Aphids (greenfly and blackfly) can smoother roses, tomatoes, cabbages and many other plants. They suck plant juices out of the leaves, buds, stems, and roots of plants. This not only damages and weakens the plant, but can potentially introduce harmful viruses. To control these winged pests, you can physical squash them, wash them away using water, or introduce plants that encourage hoverflies and ladybirds, both of which feed on aphids. Plants that encourage hoverflies and ladybirds include Tagetes tenuifolia (Signet marigold), Potentilla crantzii (Alpine cinquefoil), Achillea filipendulina (Yarrow), Anethum graveolens (Dill), Angelica gigas (Korean angelica), Tanacetum vulgare (Tansy), Foeniculum vulgare (Fennel), Veronica spicata (Speedwell), Allium tanguticum (Lavender globe lily), Ajuga reptans (Bugleweed) and Rudbeckia fulgida (Black-eyed Susan). You can also buy live ladybirds to do the job but it is much better to entice them naturally.

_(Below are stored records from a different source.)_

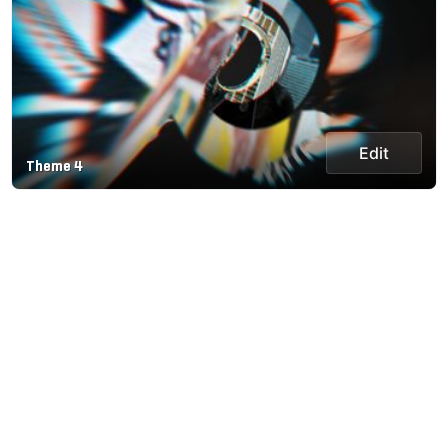
Edit
Theme 4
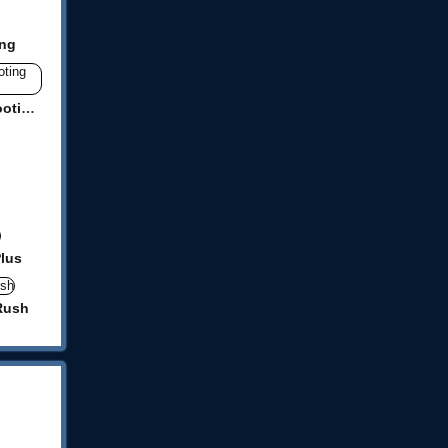
ing
Mr Gunslinger-shooting games
Plus
Rush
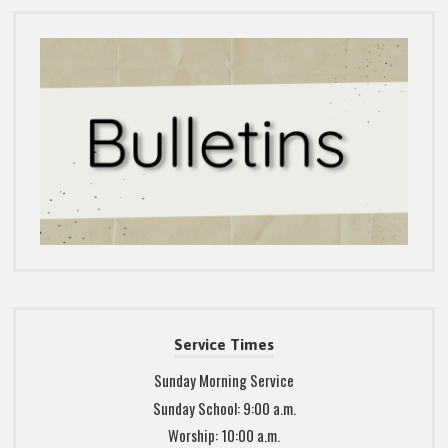
Service Times
Sunday Morning Service
Sunday School: 9:00 a.m.
Worship: 10:00 a.m.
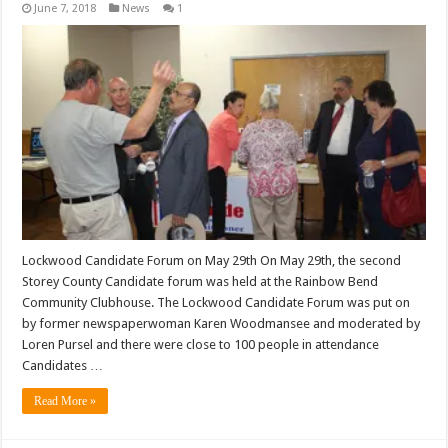
June 7, 2018
News
1
Lockwood Candidate Forum on May 29th On May 29th, the second
Storey County Candidate forum was held at the Rainbow Bend
Community Clubhouse. The Lockwood Candidate Forum was put on
by former newspaperwoman Karen Woodmansee and moderated by
Loren Pursel and there were close to 100 people in attendance
Candidates …
Read More »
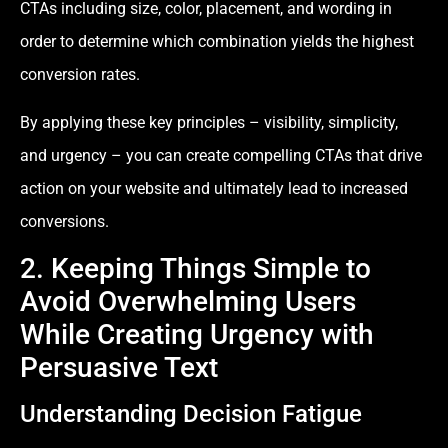
CTAs including size, color, placement, and wording in
order to determine which combination yields the highest
conversion rates.
By applying these key principles – visibility, simplicity,
and urgency – you can create compelling CTAs that drive
action on your website and ultimately lead to increased
conversions.
2. Keeping Things Simple to
Avoid Overwhelming Users
While Creating Urgency with
Persuasive Text
Understanding Decision Fatigue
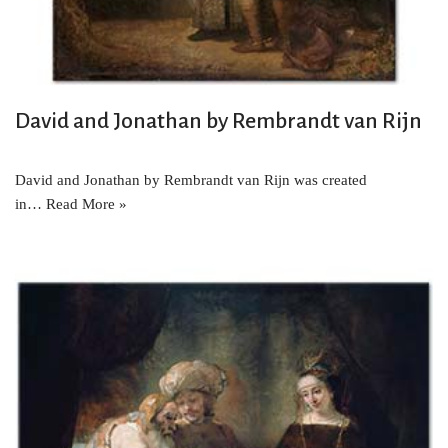
David and Jonathan by Rembrandt van Rijn
David and Jonathan by Rembrandt van Rijn was created
in…
Read More »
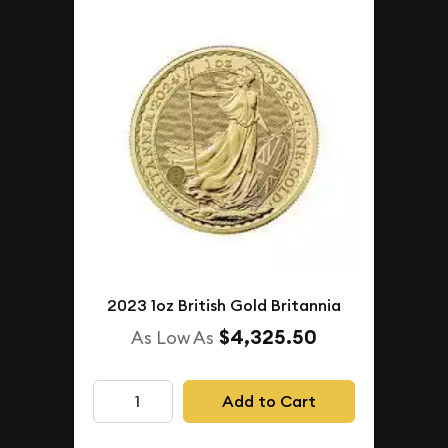
2023 1oz British Gold Britannia
$4,325.50
As Low As
Add to Cart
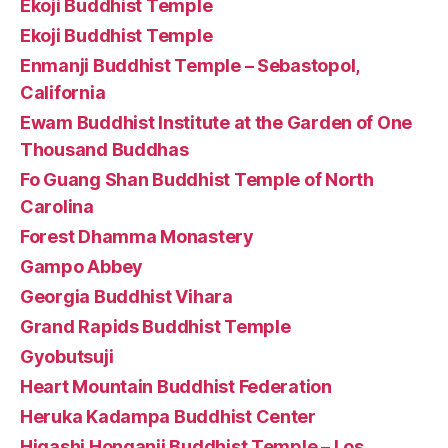
Ekoji Buddhist Temple
Ekoji Buddhist Temple
Enmanji Buddhist Temple – Sebastopol,
California
Ewam Buddhist Institute at the Garden of One
Thousand Buddhas
Fo Guang Shan Buddhist Temple of North
Carolina
Forest Dhamma Monastery
Gampo Abbey
Georgia Buddhist Vihara
Grand Rapids Buddhist Temple
Gyobutsuji
Heart Mountain Buddhist Federation
Heruka Kadampa Buddhist Center
Higashi Honganji Buddhist Temple – Los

For more information other troublesome pests and diseases such as Winter moth caterpillars, beetles, and red spider mite, visit our pest and disease page and build your own personal plant list to see what to look out for.

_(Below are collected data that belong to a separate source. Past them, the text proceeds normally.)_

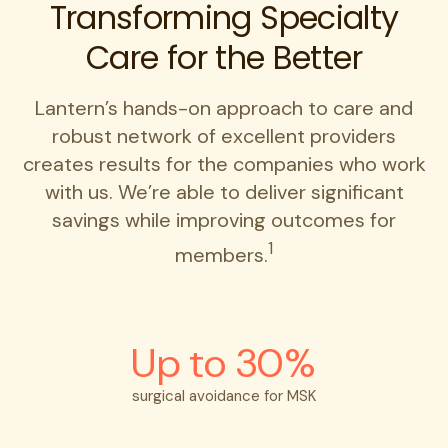
Transforming Specialty
Care for the Better
Lantern’s hands-on approach to care and
robust network of excellent providers
creates results for the companies who work
with us. We’re able to deliver significant
savings while improving outcomes for
1
members.
Up to 30%
surgical avoidance for MSK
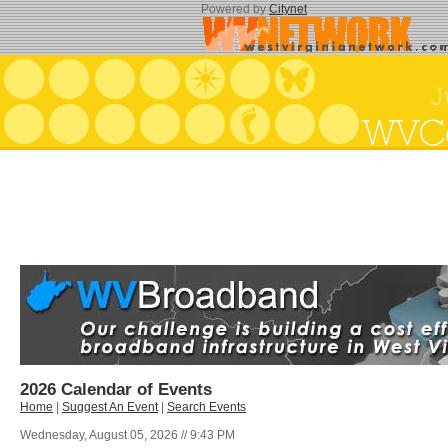
Powered by
Citynet
2026 Calendar of Events
Home
|
Suggest An Event
|
Search Events
Wednesday, August 05, 2026 // 9:43 PM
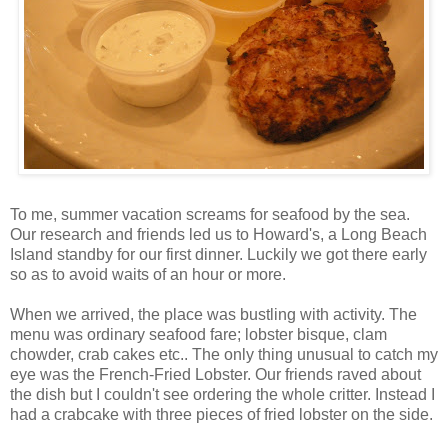
To me, summer vacation screams for seafood by the sea.
Our research and friends led us to Howard's, a Long Beach
Island standby for our first dinner. Luckily we got there early
so as to avoid waits of an hour or more.
When we arrived, the place was bustling with activity. The
menu was ordinary seafood fare; lobster bisque, clam
chowder, crab cakes etc.. The only thing unusual to catch my
eye was the French-Fried Lobster. Our friends raved about
the dish but I couldn't see ordering the whole critter. Instead I
had a crabcake with three pieces of fried lobster on the side.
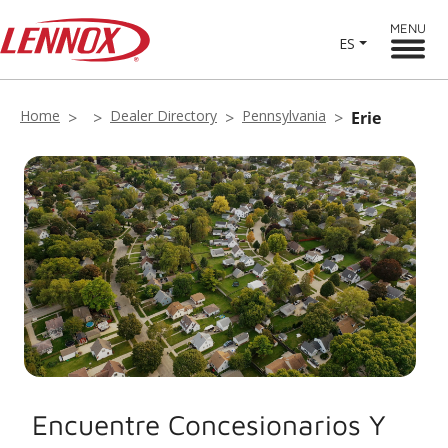
MENU
ES
Home
Dealer Directory
Pennsylvania
Erie
Encuentre Concesionarios Y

The Pollen is coming, be prepared.

Spring has sprung and everything is waking. However, as flowers start to bloom, that ‘everything’ may include your hay fever!

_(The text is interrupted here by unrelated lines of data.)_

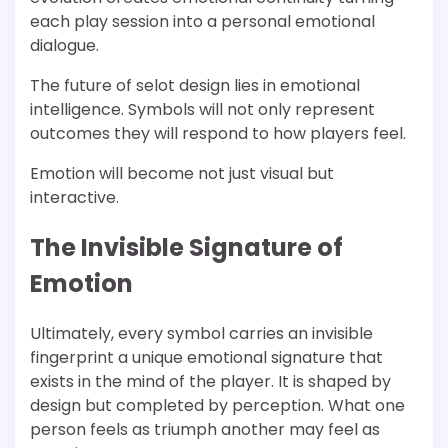
each play session into a personal emotional
dialogue.
The future of selot design lies in emotional
intelligence. Symbols will not only represent
outcomes they will respond to how players feel.
Emotion will become not just visual but
interactive.
The Invisible Signature of
Emotion
Ultimately, every symbol carries an invisible
fingerprint a unique emotional signature that
exists in the mind of the player. It is shaped by
design but completed by perception. What one
person feels as triumph another may feel as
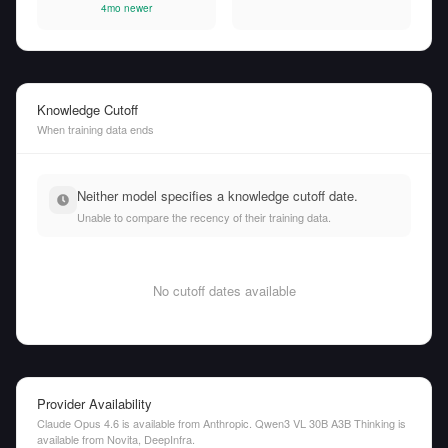
4mo newer
Knowledge Cutoff
When training data ends
Neither model specifies a knowledge cutoff date.
Unable to compare the recency of their training data.
No cutoff dates available
Provider Availability
Claude Opus 4.6 is available from Anthropic. Qwen3 VL 30B A3B Thinking is
available from Novita, DeepInfra.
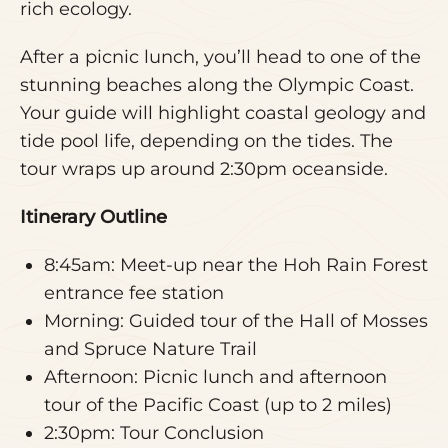
rich ecology.
After a picnic lunch, you’ll head to one of the
stunning beaches along the Olympic Coast.
Your guide will highlight coastal geology and
tide pool life, depending on the tides. The
tour wraps up around 2:30pm oceanside.
Itinerary Outline
8:45am: Meet-up near the Hoh Rain Forest
entrance fee station
Morning: Guided tour of the Hall of Mosses
and Spruce Nature Trail
Afternoon: Picnic lunch and afternoon
tour of the Pacific Coast (up to 2 miles)
2:30pm: Tour Conclusion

For those of you who like the outdoors, but suffer from pollen allergies, we want to help! As all doctors agree, prevention is better than a cure so understanding what kind of pollen you are allergic to is more than half the battle. If you can work out what triggers your hay fever, you can try to avoid it whilst still enjoying outdoor activities , especially gardening!

Since pollen is primarily carried by wind or insects, it is impossible to avoid it altogether. Airborne pollen is at its highest concentration in the morning as the temperature starts to warm and in the evening as the temperature cools. Warm, windy days are the worst for airborne pollen, but many allergy-suffering gardeners cannot stop working due to these conditions. In this situation, seeking medical advice and wearing personal protective equipment are the best ways to lessen allergy symptoms. Generally, different plant groups create more pollen during a specific time frame throughout the year. You may be able to identify what type of pollen you allergic by what time of year you have symptoms:

  • Tree pollen usually affects people from January to May
  • Grass pollen is released in May through to the end of the grass growing period (this is usually autumn).
  • Weed pollen season is late summer into autumn.

Easy ways to reduce your pollen contact:

  1. If you suffer from a tree pollen allergy, avoid planting trees or shrubs with catkins such as: alder (Alnus) , ash (Fraxinus) , beech (Fagus) , birch (Betula) , elm (Ulmus), ginkgo, hazel (Corylus) , mulberry (Morus) and oak (Quercus) . If you desperately want to plant one of these trees in your garden, check if it is dioecious so you can select a female plant that won’t produce pollen but will produce fruit.

  2. Choose plants that attract wildlife. Their pollen is generally collected by insects so it is less likely to be airborne. Plants like foxgloves (Digitalis), Campsis and other trumpet-shaped flowers are also good options.

  3. Grass pollen sources include lawns, ornamental grasses, and meadows. Luckily, ornamental grasses such as Muhlenbergia, Stipa, Carex, and Miscanthus are low maintenance during the warmer months. Also, lawn grass pollen can be greatly reduced by frequent cutting.